The obstacle course of Ecuadorian roses to reach the stalls of the world

” NOT
e have experienced many local and international crises. We live in crisis, but we know how to manage”, says Eduardo Letort, head of the Hoja Verde company, which produces 35 million roses of 120 different varieties each year. Ecuador, where some 600 companies grow 450 varieties of roses, is the world’s third largest producer after the Netherlands and Colombia.

The most beautiful in the world

Tall, up to 90 cm tall, bearing buds with abundant colorful petals, bright green leaves, Ecuadorian roses are struck as the most beautiful in the world.

“Because of quality, color, size, we always have an advantage in the market”explains Socorro Martinez, head of the Dutch company Dümmen Orange, located in Guachala.

Burial requests on the rise due to Covid-19

“These have been very tough years, but we flower growers are very resilient. We have managed to adapt, we have become more efficient”explains Mr. Letort in his nursery in Cayambe, an Andean town near Quito.

In this highly competitive sector, Ecuadorian producers have notably explored new markets, taking advantage of the excellent reputation of their production. They also rationalized the use of fertilizers in the face of rising prices, first due to the pandemic, then because of the war in Ukraine, Russia being a main supplier of fertilizers.

In June, as the mobilization of the natives against the cost of living and the price of fuels hardened, the demonstrators sometimes attacked shipments of roses. Flowers also had to be thrown away because they rotted on the spot, unable to be evacuated due to road blockages.

Flower growers are concentrated on 5,800 hectares in the high Sierra region. In 2020, despite the Covid-19 pandemic, sales represented $827 million, a less steep drop than expected compared to 2019 (880 million).

“We have seen that flowers, despite the pandemic, have become a necessary commodity. People wanted color, scents in their homes, it really became a staple.”, underlines Mr. Letort, which sends 5% of its production to France. Not to mention the increased requests for burials due to Covid-19.

An already complicated business

At the start of 2022, exports had already rebounded strongly. Between January and May, they generated 432 million dollars, against 417 over the same period in 2021. But the eighteen-day strike caused by the indigenous movements against the high cost of living has tarnished this optimism a little. For the president of the Association of Producers and Exporters Expoflores, Alejandro Martinez, the year 2022 “looked very good despite the Russia issue, with declines, but with a potential recovery at the end of the year”. “With the strike (native), it will be much more complicated” maintain the expected results, he predicts.
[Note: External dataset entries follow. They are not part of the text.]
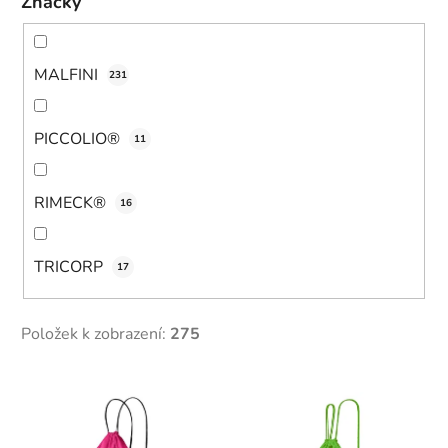
Značky
MALFINI
231
PICCOLIO®
11
RIMECK®
16
TRICORP
17
Položek k zobrazení:
275
V
ý
p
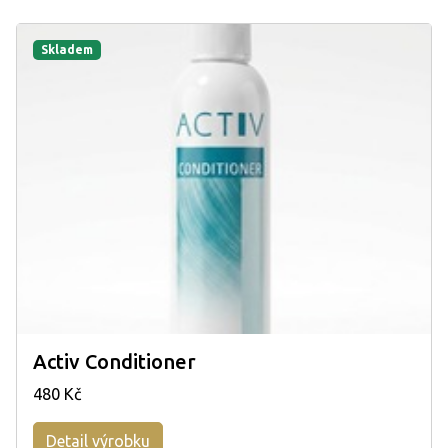
Skladem
Activ Conditioner
480 Kč
Detail výrobku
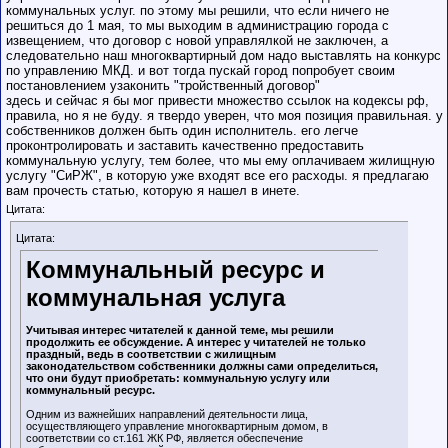
коммунальных услуг. по этому мы решили, что если ничего не
решиться до 1 мая, то мы выходим в администрацию города с
извещением, что договор с новой управлялкой не заключен, а
следовательно наш многоквартирный дом надо выставлять на конкурс
по управлению МКД. и вот тогда пускай город попробует своим
постановлением узаконить "тройственный договор"
здесь и сейчас я бы мог привести множество ссылок на кодексы рф,
правила, но я не буду. я твердо уверен, что моя позиция правильная. у
собственников должен быть один исполнитель. его легче
проконтролировать и заставить качественно предоставить
коммунальную услугу, тем более, что мы ему оплачиваем жилищную
услугу "СиРЖ", в которую уже входят все его расходы. я предлагаю
вам прочесть статью, которую я нашел в инете.
Цитата:
Цитата:
Коммунальный ресурс и
коммунальная услуга
Учитывая интерес читателей к данной теме, мы решили
продолжить ее обсуждение. А интерес у читателей не только
праздный, ведь в соответствии с жилищным
законодательством собственники должны сами определиться,
что они будут приобретать: коммунальную услугу или
коммунальный ресурс.
Одним из важнейших направлений деятельности лица,
осуществляющего управление многоквартирным домом, в
соответствии со ст.161 ЖК РФ, является обеспечение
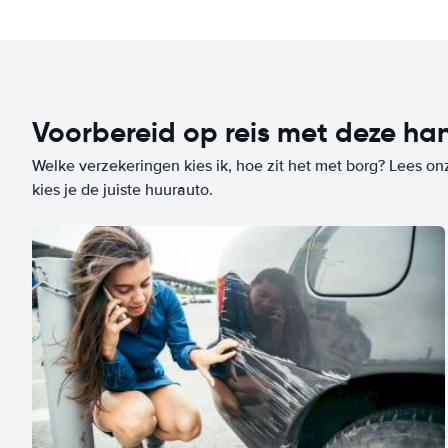
Voorbereid op reis met deze han
Welke verzekeringen kies ik, hoe zit het met borg? Lees on
kies je de juiste huurauto.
In 2021, Russia was the second largest market for Ecuadorian flowers (20%), behind the United States (40%). After the invasion of Ukraine, Russian purchases fell to 10%, according to Letort, who is also a local representative of Expoflores.

“The flower trade is difficult in itself, it does not take a strike, nor a pandemic, nor a war to be already complicated”, estimates Marco Peñaherrera, an intermediary who sells 120,000 roses a week in the United States. But he recognizes, without disclosing it, that his margin is sufficient to consider that “it’s a good business”.